Thursday, September 3, 2015

Adrift

Existentialists emphasize self-determination and self-reliance as individuals.  It is consistent with that most popular image of the philosophy as a lone person adrift on an ice floe.  You are on-your-own!  It is all about the individual, not the family, not the village, not part of any identity politics -- just the lonely individual.

The documentary Race to Nowhere by Vicki Abeles is a fascinating look into the amount of emotional pressure on teenagers today, a result of too many expectations.  They are over-worked with homework and over-scheduled with sports and over-anxious about college acceptance.  Oh, by the way, the teenage years have always been difficult enough with social acceptance by peers and with those immature minds inside those mature bodies -- don't you remember?

Although not discussed in the film, I suspect this tendency to over-schedule teenagers grew out of the drug wars -- keep your kids too busy to slip into the drug culture.  You know --"idle hands are the devil's tools" and all that.  It was a moral necessity to keep your kid as busy as possible.  Applying more pressure to get into college also helped keep them busy.  Besides, parents get "bragging rights" about how hard their kids are working.

In addition, "No Child Left Behind" legislation under the Bush II Administration put enormous emphasis on test scores, consistent with our culture of the "metrification" of everything.  There is the belief that everything can be quantified, especially learning . . . or memorizing.

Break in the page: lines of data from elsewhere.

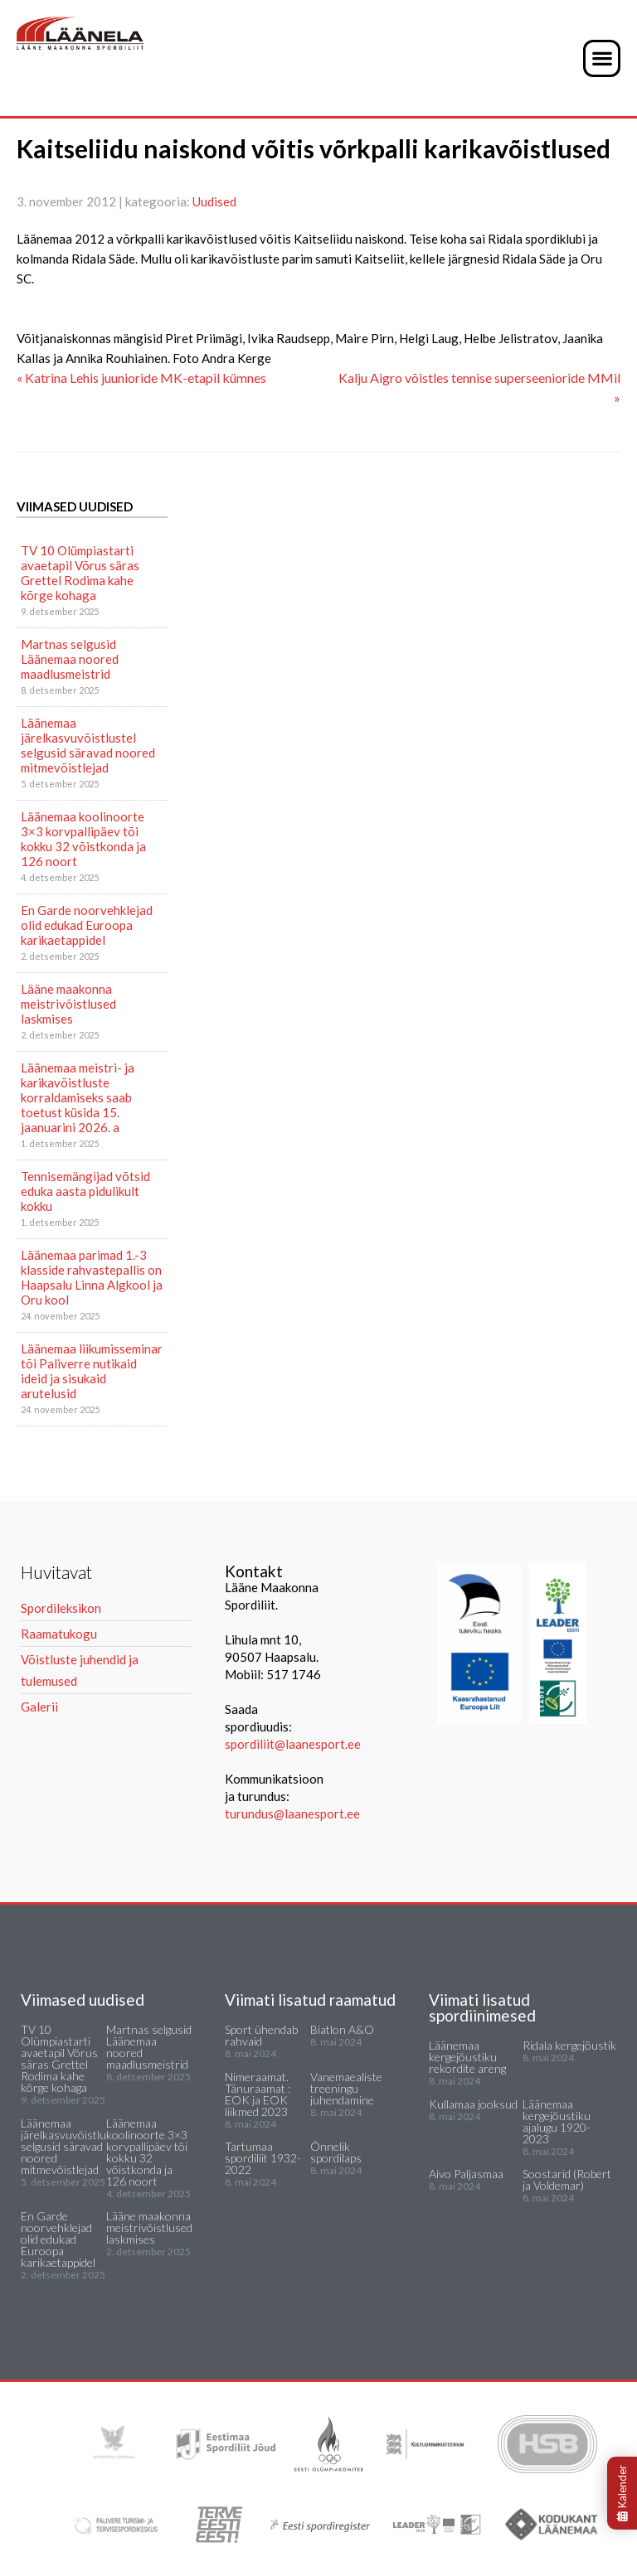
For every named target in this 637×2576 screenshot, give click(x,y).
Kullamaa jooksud (473, 2104)
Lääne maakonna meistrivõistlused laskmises (68, 1003)
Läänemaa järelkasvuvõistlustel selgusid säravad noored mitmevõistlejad (88, 745)
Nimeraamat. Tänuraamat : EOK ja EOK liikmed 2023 (257, 2094)
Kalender (622, 2493)
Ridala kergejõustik (569, 2045)
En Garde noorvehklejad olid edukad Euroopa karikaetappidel (87, 925)
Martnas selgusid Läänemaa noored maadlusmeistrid (70, 659)
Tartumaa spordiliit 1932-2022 (263, 2158)
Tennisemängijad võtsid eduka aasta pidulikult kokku (85, 1191)
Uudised (214, 201)
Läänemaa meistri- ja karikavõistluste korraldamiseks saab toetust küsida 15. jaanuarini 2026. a (77, 1097)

Looking through the lenses of existentialism, I feel the pain of those pressured teenagers, but they are individuals adrift on an ice floe in a cultural river of numbers.  While they must figure it out for themselves, other individuals can throw ropes to the teenagers.  Society is too metrified and cannot help.

I'm glad my teenage years are far behind me.  But, maybe, I could mentor some stressed-out teenager?